What you are asked to do :: How many lines in the material below include the string "Authorization"? Answer with the number only.

Top of Recorded information

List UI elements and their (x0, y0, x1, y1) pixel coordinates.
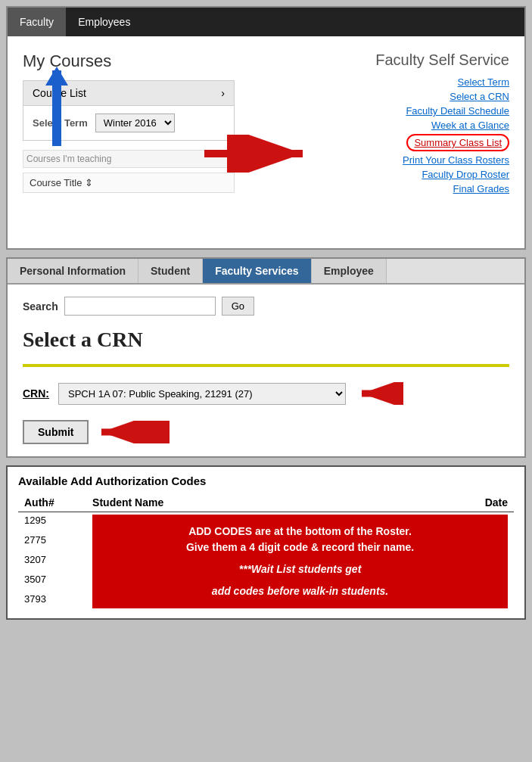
select-crn-title: Select a CRN (23, 328, 509, 352)
course-list-header[interactable]: Course List › (23, 80, 235, 106)
courses-teaching-label: Courses I'm teaching (23, 150, 235, 168)
auth-code-3507: 3507 (18, 571, 86, 591)
notice-line2: Give them a 4 digit code & record their … (104, 540, 496, 555)
fss-link-final-grades[interactable]: Final Grades (453, 183, 509, 194)
crn-select[interactable]: SPCH 1A 07: Public Speaking, 21291 (27) (58, 383, 346, 405)
auth-code-2775: 2775 (18, 532, 86, 552)
tab-student[interactable]: Student (138, 259, 203, 283)
auth-code-1295: 1295 (18, 512, 86, 533)
notice-line4: add codes before walk-in students. (104, 583, 496, 599)
fss-link-select-crn[interactable]: Select a CRN (450, 91, 509, 102)
nav-tab-employees[interactable]: Employees (66, 8, 142, 36)
section1-body: My Courses Course List › Select Term Win… (8, 36, 524, 248)
section3-panel: Available Add Authorization Codes Auth# … (6, 465, 526, 620)
section2-panel: Personal Information Student Faculty Ser… (6, 257, 526, 458)
crn-label: CRN: (23, 387, 49, 400)
col-student-name: Student Name (86, 493, 387, 512)
crn-row: CRN: SPCH 1A 07: Public Speaking, 21291 … (23, 382, 509, 405)
fss-link-summary-class[interactable]: Summary Class List (406, 134, 509, 151)
notice-line3: ***Wait List students get (104, 561, 496, 577)
col-auth: Auth# (18, 493, 86, 512)
nav-tab-faculty[interactable]: Faculty (8, 8, 66, 36)
course-list-label: Course List (33, 87, 86, 99)
term-select[interactable]: Winter 2016 (95, 114, 175, 132)
nav-bar: Faculty Employees (8, 8, 524, 36)
section3-title: Available Add Authorization Codes (18, 474, 514, 487)
red-arrow-submit-icon (98, 421, 173, 443)
go-button[interactable]: Go (222, 297, 254, 316)
yellow-divider (23, 364, 509, 367)
table-row: 1295 ADD CODES are at the bottom of the … (18, 512, 514, 533)
fss-link-select-term[interactable]: Select Term (458, 76, 509, 88)
select-term-label: Select Term (33, 117, 88, 129)
my-courses-title: My Courses (23, 51, 343, 71)
tab-employee[interactable]: Employee (312, 259, 387, 283)
fss-link-week-glance[interactable]: Week at a Glance (431, 120, 509, 131)
tab-personal-info[interactable]: Personal Information (8, 259, 138, 283)
submit-row: Submit (23, 420, 509, 444)
right-panel: Faculty Self Service Select Term Select … (350, 44, 517, 241)
chevron-right-icon: › (221, 87, 225, 99)
col-date: Date (387, 493, 514, 512)
select-term-row: Select Term Winter 2016 (23, 106, 235, 141)
red-notice-box: ADD CODES are at the bottom of the Roste… (92, 515, 508, 608)
auth-code-3793: 3793 (18, 591, 86, 611)
red-arrow-crn-icon (358, 382, 403, 405)
section2-body: Search Go Select a CRN CRN: SPCH 1A 07: … (8, 285, 524, 456)
auth-code-3207: 3207 (18, 552, 86, 571)
fss-link-print-rosters[interactable]: Print Your Class Rosters (403, 154, 509, 166)
section1-panel: Faculty Employees My Courses Course List… (6, 6, 526, 250)
auth-table: Auth# Student Name Date 1295 ADD CODES a… (18, 493, 514, 611)
search-input[interactable] (64, 297, 216, 316)
submit-button[interactable]: Submit (23, 420, 89, 444)
search-row: Search Go (23, 297, 509, 316)
fss-links: Select Term Select a CRN Faculty Detail … (358, 76, 509, 194)
tab-faculty-services[interactable]: Faculty Services (203, 259, 312, 283)
tabs-bar: Personal Information Student Faculty Ser… (8, 259, 524, 285)
notice-line1: ADD CODES are at the bottom of the Roste… (104, 524, 496, 540)
search-label: Search (23, 300, 58, 313)
fss-title: Faculty Self Service (358, 51, 509, 69)
red-arrow-right-icon (204, 135, 310, 173)
course-title-header: Course Title ⇕ (23, 173, 235, 193)
fss-link-faculty-detail[interactable]: Faculty Detail Schedule (406, 105, 509, 117)
fss-link-drop-roster[interactable]: Faculty Drop Roster (422, 169, 509, 180)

Bottom of Recorded information

Solution for this task :: 2